Split String using delimiter that exists in the string - c#

I have a problem and I am wondering if there is any smart workaround.
I need to pass a string through a socket to a web application. This string has three parts and I use the '|' as a delimiter to split at the receiving application into the three separate parts.
The problem is that the '|' character can be a character in any of the 3 separate strings and when this occurs the whole splitting action distorts the strings.
My question therefore is this:
Is there a way to use a char/string as a delimiter in some text while this char/string itself might be in the text?

The general pattern is to escape the delimiter character. E.g. when '|' is the delimiter, you could use "||" whenever you need the character itself inside a string (might be difficult if you allow empty strings) or you could use something like '\' as the escape character so that '|' becomes "\|" and "\" itself would be "\\"

The matter here is that given the following string:
string toParse = "What|do you|want|to|say|?";
It can be parsed in many several ways:
"What
do you
want|to|say|?"
or
"What|do you
want
to|say|?"
and so on...
You can define rules to parse your string, but coding it will be hard, and it will seem counter intuitive to the final user.
The string must contains an escape character that indicates that the symbol "|" is wanted, not the separator.
This could be for example "\|".
Here a full example using regex:
using System.Text.RegularExpressions;
//... Put this in the main method of a Console Application for instance.
// The '#' character before the strings are to specify "raw" strings, where escape characters '\' are not escaped
Regex reg = new Regex(#"^((?<string1>([^\|]|\\\|)+)\|)((?<string2>([^\|]|\\\|)+)\|)(?<string3>([^\|]|\\\|)+)$");
string toTest = #"user\|dureuill|deserves|an\|upvote";
MatchCollection matches = reg.Matches(toTest);
if (matches.Count != 1)
{
throw new FormatException("Bad formatted pattern.");
}
Match match = matches[0];
string string1 = match.Groups["string1"].Value.Replace(#"\|", "|");
string string2 = match.Groups["string2"].Value.Replace(#"\|", "|");
string string3 = match.Groups["string3"].Value.Replace(#"\|", "|");
Console.WriteLine(string1);
Console.WriteLine(string2);
Console.WriteLine(string3);
Console.ReadKey();

Is there a way to use a char/string as a delimiter in some text while
this char/string itself might be in the text?
Simple answer: No.
This is of course when the string/delimiter is exactly the same, without doing modifications to the text.
There are of course possible workarounds. One possible solution is that you might want to have a minimum/fixed width between delimiters, this is not perfect however.
Another possible solution is to select a delimiter (sequence of characters) that will never occur together in your text. This requires you to change the source and consumer.
When I need to use delimiters I normally select a delimiter that I am 99.9% sure will never occur in normal text, the delimiter may vary depending on what kind of text that I expect.
Here's a quote from Wikipedia:
Because delimiter collision is a very common problem, various methods
for avoiding it have been invented.

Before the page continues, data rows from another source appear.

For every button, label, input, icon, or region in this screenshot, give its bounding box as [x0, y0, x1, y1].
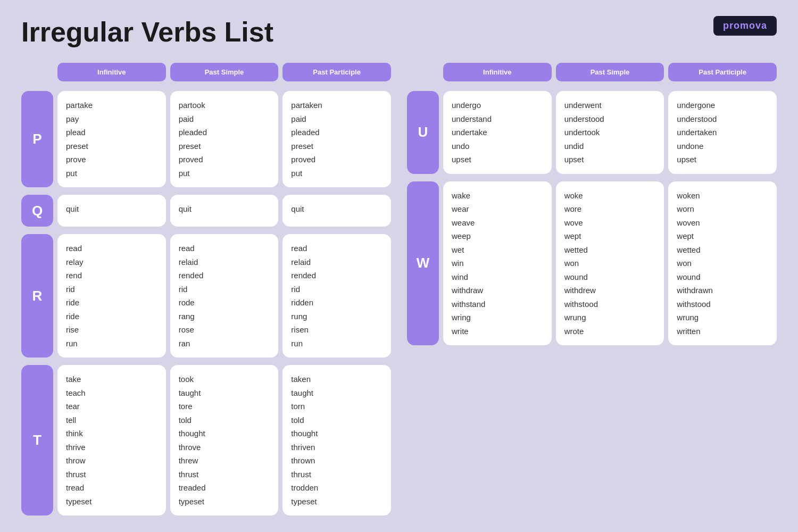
past-participle-cell-p: partaken paid pleaded preset proved put: [282, 91, 391, 187]
infinitive-cell-u: undergo understand undertake undo upset: [443, 91, 552, 174]
past-participle-cell-w: woken worn woven wept wetted won wound w…: [668, 181, 777, 346]
letter-q: Q: [21, 195, 53, 227]
main-grid: Infinitive Past Simple Past Participle P…: [21, 63, 777, 523]
letter-u: U: [407, 91, 439, 174]
left-header-infinitive: Infinitive: [57, 63, 166, 81]
past-participle-cell-t: taken taught torn told thought thriven t…: [282, 365, 391, 516]
right-header-infinitive: Infinitive: [443, 63, 552, 81]
infinitive-cell-q: quit: [57, 195, 166, 227]
section-row-t: Ttake teach tear tell think thrive throw…: [21, 365, 391, 516]
section-row-u: Uundergo understand undertake undo upset…: [407, 91, 777, 174]
past-participle-cell-u: undergone understood undertaken undone u…: [668, 91, 777, 174]
right-sections: Uundergo understand undertake undo upset…: [407, 91, 777, 353]
left-col-headers: Infinitive Past Simple Past Participle: [21, 63, 391, 81]
right-col-headers: Infinitive Past Simple Past Participle: [407, 63, 777, 81]
right-header-past-participle: Past Participle: [668, 63, 777, 81]
left-sections: Ppartake pay plead preset prove putparto…: [21, 91, 391, 523]
infinitive-cell-w: wake wear weave weep wet win wind withdr…: [443, 181, 552, 346]
letter-t: T: [21, 365, 53, 516]
right-header-past-simple: Past Simple: [556, 63, 664, 81]
right-column: Infinitive Past Simple Past Participle U…: [407, 63, 777, 523]
section-row-w: Wwake wear weave weep wet win wind withd…: [407, 181, 777, 346]
page-title: Irregular Verbs List: [21, 16, 273, 48]
past-simple-cell-w: woke wore wove wept wetted won wound wit…: [556, 181, 664, 346]
section-row-q: Qquitquitquit: [21, 195, 391, 227]
past-simple-cell-p: partook paid pleaded preset proved put: [170, 91, 279, 187]
infinitive-cell-p: partake pay plead preset prove put: [57, 91, 166, 187]
past-simple-cell-q: quit: [170, 195, 279, 227]
section-row-p: Ppartake pay plead preset prove putparto…: [21, 91, 391, 187]
infinitive-cell-t: take teach tear tell think thrive throw …: [57, 365, 166, 516]
page-header: Irregular Verbs List promova: [21, 16, 777, 48]
past-simple-cell-t: took taught tore told thought throve thr…: [170, 365, 279, 516]
section-row-r: Rread relay rend rid ride ride rise runr…: [21, 234, 391, 358]
past-participle-cell-r: read relaid rended rid ridden rung risen…: [282, 234, 391, 358]
past-simple-cell-u: underwent understood undertook undid ups…: [556, 91, 664, 174]
past-participle-cell-q: quit: [282, 195, 391, 227]
left-column: Infinitive Past Simple Past Participle P…: [21, 63, 391, 523]
letter-p: P: [21, 91, 53, 187]
left-header-past-participle: Past Participle: [282, 63, 391, 81]
infinitive-cell-r: read relay rend rid ride ride rise run: [57, 234, 166, 358]
brand-logo: promova: [713, 16, 777, 36]
letter-r: R: [21, 234, 53, 358]
past-simple-cell-r: read relaid rended rid rode rang rose ra…: [170, 234, 279, 358]
left-header-past-simple: Past Simple: [170, 63, 279, 81]
letter-w: W: [407, 181, 439, 346]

Some authors may attempt to avoid
the problem by choosing a delimiter character (or sequence of
characters) that is not likely to appear in the data stream itself.
This ad-hoc approach may be suitable, but it necessarily depends on a
correct guess of what will appear in the data stream, and offers no
security against malicious collisions. Other, more formal conventions
are therefore applied as well.
Just a side note to your use-case, why not use a protocol for the data that is sent? Such as protobuf?

Maybe it is useful to HTMLEncode and HTMLDecode your strings first and then attach them together with your delimiter.

I think you either
1)Find a character or set of characters together that would never appear in the string
or
2)Use fixed length strings and pad.

Maybe adapt the delimeter if you have the flexibility to do this? So instead of String1|String2 the string could read "String1"|"String2".
If pipes are unwanted - put some simple validation in place during creation/entry of this string?

Instead of using | as delimiter, you could find a delimiter that's not present in the message parts and pass it along at the beginning of the sent message. Here's an example using an integer as delimiter:
String[] parts = {"this is a message", "it's got three parts", "this one's the last"};
String delimiter = null;
for (int i = 0; i < 100; i++) {
String s = Integer.toString(i);
if (parts[0].contains(s) || parts[1].contains(s) || parts[2].contains(s))
continue;
delimiter = s;
break;
}
String message = delimiter + "#" + parts[0] + delimiter + parts[1] + delimiter + parts[2];
Now the message is 0#this is a message0it's got three parts0this one's the last.
On the receiving end you start by finding the delimiter and split the message string on that:
String[] tmp = message.split("#", 2);
String[] parts = tmp[1].split(tmp[0]);
It's not the most efficient possible solution, since it requires scanning the message parts several times, but it's very easy to implement. If you don't find a value for delimiter and null happens to be part of the message, you might experience unexpected results.

Related

Regex.Split command in c#

I am trying to use Regex.SPlit to split a a string in order to keep all of its contents, including the delimiters i use. The string is a math problem. For example, 5+9/2*1-1. I have it working if the string contains a + sign but I don't know how to add more then one to the delimiter list. I have looked online at multiple pages but everything I try gives me errors. Here is the code for the Regex.Split line I have: (It works for the plus, Now i need it to also do -,*, and /.
string[] everything = Regex.Split(inputBox.Text, #"(\+)");
Use a character class to match any of the math operations: [*/+-]
string input = "5+9/2*1-1";
string pattern = #"([*/+-])";
string[] result = Regex.Split(input, pattern);
Be aware that character classes allow ranges, such as [0-9], which matches any digit from 0 up to 9. Therefore, to avoid accidental ranges, you can escape the - or place it at either the beginning or end of the character class.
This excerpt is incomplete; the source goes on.